Suivant procès-verbal en date du 09 juillet 2025 X se disant [M] [Z] a été identifié comme étant en réalité [P] [U] par Interpol Algérie dans le cadre de la coopération internationale policière. Il sera désigné ci-après [P] [U].
Par décision en date du 12 août 2025, l’autorité administrative a ordonné le placement de [P] [U] en rétention dans les locaux ne relevant pas de l’administration pénitentiaire afin de permettre l’exécution de la mesure d’éloignement.
Par ordonnance du 15 août 2025, confirmée en appel le 17 août 2025, le juge a prolongé la rétention administrative de [P] [U] pour une durée de vingt-six jours.
Suivant requête du 09 septembre 2025, reçue le jour même à 15 heures 01, le préfet du Rhône a saisi le juge du tribunal judiciaire de Lyon aux fins de voir ordonner une nouvelle prolongation de la rétention pour une durée de trente jours.
Dans son ordonnance du 10 septembre 2025 à 14 heures 50 le juge du tribunal judiciaire de Lyon a fait droit à cette requête.
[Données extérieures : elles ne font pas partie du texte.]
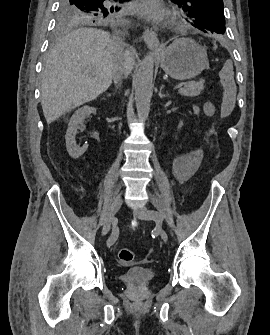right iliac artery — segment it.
<instances>
[{
	"instance_id": "right-iliac-artery-1",
	"label": "right iliac artery",
	"mask_w": 270,
	"mask_h": 335,
	"mask_svg": "<svg viewBox=\"0 0 270 335\" xmlns=\"http://www.w3.org/2000/svg\"><path fill=\"white\" fill-rule=\"evenodd\" d=\"M118 235H119V229H118V227L116 225V221H115L114 226L112 228L111 235H110V237L107 240V245L108 246L113 245L115 243V241L117 240Z\"/></svg>"
}]
</instances>
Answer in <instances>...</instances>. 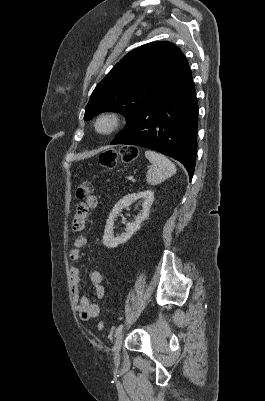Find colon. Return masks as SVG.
<instances>
[{"label":"colon","instance_id":"obj_1","mask_svg":"<svg viewBox=\"0 0 265 401\" xmlns=\"http://www.w3.org/2000/svg\"><path fill=\"white\" fill-rule=\"evenodd\" d=\"M138 156V150L132 146H124L120 149H110L102 152L99 155V163L106 169H114L119 161L131 162ZM93 184L90 181L80 183L76 190V196L79 199H87L92 196ZM98 329H104V323H98Z\"/></svg>","mask_w":265,"mask_h":401}]
</instances>
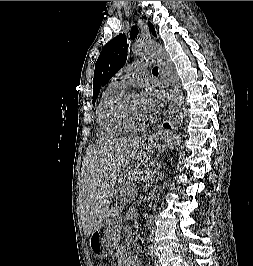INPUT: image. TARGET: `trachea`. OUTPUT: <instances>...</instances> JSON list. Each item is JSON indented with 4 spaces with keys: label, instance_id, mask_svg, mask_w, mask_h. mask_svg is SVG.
<instances>
[{
    "label": "trachea",
    "instance_id": "obj_1",
    "mask_svg": "<svg viewBox=\"0 0 253 266\" xmlns=\"http://www.w3.org/2000/svg\"><path fill=\"white\" fill-rule=\"evenodd\" d=\"M152 73L153 74H158V68L157 67H154L153 70H152Z\"/></svg>",
    "mask_w": 253,
    "mask_h": 266
}]
</instances>
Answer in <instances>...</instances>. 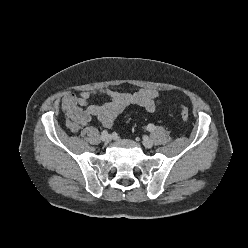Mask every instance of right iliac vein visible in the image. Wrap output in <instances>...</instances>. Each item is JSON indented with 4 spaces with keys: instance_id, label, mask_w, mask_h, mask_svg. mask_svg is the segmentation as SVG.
<instances>
[{
    "instance_id": "1",
    "label": "right iliac vein",
    "mask_w": 248,
    "mask_h": 248,
    "mask_svg": "<svg viewBox=\"0 0 248 248\" xmlns=\"http://www.w3.org/2000/svg\"><path fill=\"white\" fill-rule=\"evenodd\" d=\"M103 143L107 145L111 141V136L107 135L104 139H102Z\"/></svg>"
}]
</instances>
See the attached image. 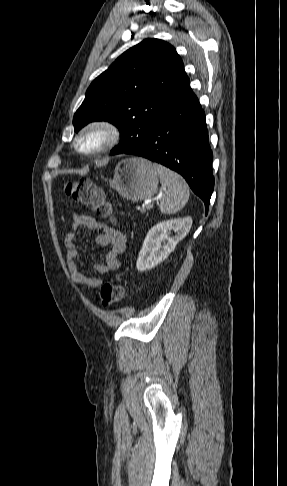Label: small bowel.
<instances>
[{"instance_id": "1", "label": "small bowel", "mask_w": 287, "mask_h": 486, "mask_svg": "<svg viewBox=\"0 0 287 486\" xmlns=\"http://www.w3.org/2000/svg\"><path fill=\"white\" fill-rule=\"evenodd\" d=\"M80 227L89 230H100L101 233L95 237V241L100 246L109 249L105 255L104 262L94 266L95 271L99 275H104L119 268V256L126 248V236L121 230L100 223L91 216L73 215V231L69 232L64 239V244L67 249V265L70 278L77 285L97 288L101 285L102 279L99 277H89L79 268L81 254L75 230Z\"/></svg>"}]
</instances>
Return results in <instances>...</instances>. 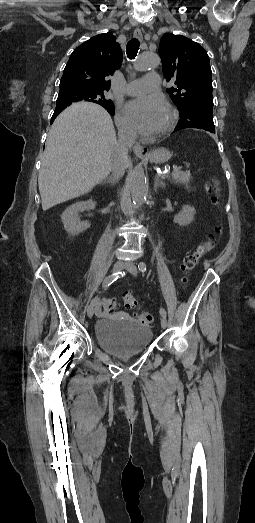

Par déclaration au greffe le 11 septembre 2025 à 09 heures 50 [P] [U] a interjeté appel de cette ordonnance dont il demande l’infirmation outre sa remise en liberté.
Il fait valoir que la préfecture n’a pas effectué les diligences nécessaires afin d’organiser son départ pendant le temps de sa première prolongation puisque rien ne s’est déroulé entre le 12 août et le 09 septembre puisque le courrier recommandé dont fait état la préfecture n’a pas été confié à la poste.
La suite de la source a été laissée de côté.